Frost-Bell’s eyes bulged with alarm, but eventually he nodded. “Yes, that is how certain things started.” He sounded regretful.
“It’s a clinic,” I said, getting excited as the full memory came to me, as I understood the hope it offered. “There is a medical facility; it’s a secret place. Even most people in California don’t know what they do there—because it involves chips. They use chips and chemicals to try and repair brain function.”
“It’s not like that, Daniela. They don’t treat chipped slaves… chipped people. No place does that. It’s just a therapy. Dimitri Yasoff—founder of the greatest of California’s Thought Giant corporations—established the clinic to try to preserve his consciousness after death. They’ve failed in that task so far, but their research led them to certain therapies that we hoped might help save Beatice, my sister and Alexander’s mother.”
“What happened to her?”
“That is not something we speak about.” He sighed. “I will not speak of why, but I can tell you that she did things to cope. To cope with events in her life, she turned to a drug to survive. The drug was the substance you in Bronx City call Z-pop.”
Kortilla whistled in surprise. “Richies… on Z-pop. That’s just too jackin’ real.”
Frost-Bell frowned at her crassness. He might care about Alexander, but he was still a snob. “It’s more common than you might think, although addictions like those are covered up by well-bred families, as it represents a double disgrace: illegal and uncouth. In any case, she overdosed. Her mind was damaged, a portion of the prefrontal cort
ex essentially erased.”
“Chips do similar damage,” Nythan said, his mind already working.
“I confess I do not understand all the science behind the therapy, but it involves using the memories stored within the healthy part of the brain, and the so-called genetic memory of the subject, to repair and remap the damaged portions of the mind.”
“That sounds promising.”
“Beatice has been there many years. I will not say she has shown no improvement—she can feed herself, occasionally recognize people, which are great strides compared to when she began treatment, but she is not the person she was. Perhaps she does not want to come back, and we are merely torturing her in that place.”
I advanced upon Frost-Bell until our faces were just a few inches apart. “We need to get Alexander there. Matias too, when we find him. You can arrange that, can’t you? You are an agent of the Californian government.”
He laughed, and not with mirth. “The Californian government. Ah, let me explain a bit about that.” Frost-Bell placed his hands together. “There is so little contact between the United States and California due to the embargo laws and Orderist propaganda. People think California is some monolithic entity, our devious enemy. The government encourages that belief. People forget that the Orderists came to power because of the utter chaos this nation’s democracy inflicted—people were at each other’s throats, while the government barely functioned, so torn was the country by competing factions. Breaking off from the rest of the United States did not suddenly make a democratic government function better. California retained our old single-person voting system—but also the political chaos that came with it.”
“What are you saying?”
“Their government is so factionalized it hardly functions.

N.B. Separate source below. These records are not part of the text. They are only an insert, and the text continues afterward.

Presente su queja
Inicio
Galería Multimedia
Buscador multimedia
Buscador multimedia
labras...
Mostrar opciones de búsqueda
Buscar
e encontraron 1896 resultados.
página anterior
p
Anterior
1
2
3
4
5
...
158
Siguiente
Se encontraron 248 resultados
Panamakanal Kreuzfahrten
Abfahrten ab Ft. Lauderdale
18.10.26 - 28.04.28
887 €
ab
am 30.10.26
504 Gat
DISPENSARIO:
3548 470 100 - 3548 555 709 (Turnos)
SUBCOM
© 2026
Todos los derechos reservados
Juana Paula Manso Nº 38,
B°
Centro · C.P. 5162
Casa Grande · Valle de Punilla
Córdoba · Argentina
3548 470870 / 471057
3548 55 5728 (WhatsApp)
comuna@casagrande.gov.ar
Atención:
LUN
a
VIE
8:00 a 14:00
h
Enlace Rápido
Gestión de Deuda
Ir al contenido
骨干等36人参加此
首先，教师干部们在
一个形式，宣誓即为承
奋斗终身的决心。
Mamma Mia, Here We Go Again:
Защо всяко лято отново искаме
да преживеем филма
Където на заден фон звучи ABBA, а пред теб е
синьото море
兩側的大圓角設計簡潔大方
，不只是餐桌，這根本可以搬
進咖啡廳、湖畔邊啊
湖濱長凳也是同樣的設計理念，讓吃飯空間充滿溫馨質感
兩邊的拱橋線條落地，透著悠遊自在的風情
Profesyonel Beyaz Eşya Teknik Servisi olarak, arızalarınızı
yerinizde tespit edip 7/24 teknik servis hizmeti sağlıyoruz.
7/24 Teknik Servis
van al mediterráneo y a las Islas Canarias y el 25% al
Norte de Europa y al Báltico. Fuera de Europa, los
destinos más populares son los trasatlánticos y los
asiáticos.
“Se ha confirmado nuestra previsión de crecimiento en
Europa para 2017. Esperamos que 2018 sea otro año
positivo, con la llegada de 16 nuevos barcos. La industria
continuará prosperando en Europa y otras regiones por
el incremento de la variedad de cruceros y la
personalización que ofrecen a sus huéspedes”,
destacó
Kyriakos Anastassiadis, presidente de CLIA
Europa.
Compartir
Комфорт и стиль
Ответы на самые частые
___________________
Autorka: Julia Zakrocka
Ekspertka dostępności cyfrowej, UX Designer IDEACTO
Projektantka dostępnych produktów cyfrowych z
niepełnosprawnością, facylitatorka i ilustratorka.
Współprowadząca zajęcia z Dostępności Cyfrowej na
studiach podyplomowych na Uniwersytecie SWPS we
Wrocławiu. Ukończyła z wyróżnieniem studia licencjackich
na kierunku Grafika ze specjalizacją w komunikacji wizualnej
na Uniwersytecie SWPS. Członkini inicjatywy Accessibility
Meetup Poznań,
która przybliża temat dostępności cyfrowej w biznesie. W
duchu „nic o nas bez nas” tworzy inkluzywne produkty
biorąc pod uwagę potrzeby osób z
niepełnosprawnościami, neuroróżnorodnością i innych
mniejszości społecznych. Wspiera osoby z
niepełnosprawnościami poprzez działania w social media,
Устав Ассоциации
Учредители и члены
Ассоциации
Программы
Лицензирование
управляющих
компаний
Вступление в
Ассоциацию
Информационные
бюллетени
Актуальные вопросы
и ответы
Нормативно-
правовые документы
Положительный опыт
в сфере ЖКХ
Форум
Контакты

Indeed, it is barely a government at all. Rule of law is failing out there; localities and factions hold sway over their own territories. Even their military is split into pieces that don’t always cooperate. The situation was a bit better years ago, when we made a deal with one faction of their government—they call themselves the Jobsians. The section of northern California where the clinic is located is in their territory. They are part spiritual cult, part political movement—so very Californian. They espouse the utilization of technology to solve problems and bring people closer together.” He laughed at the absurdity of the notion.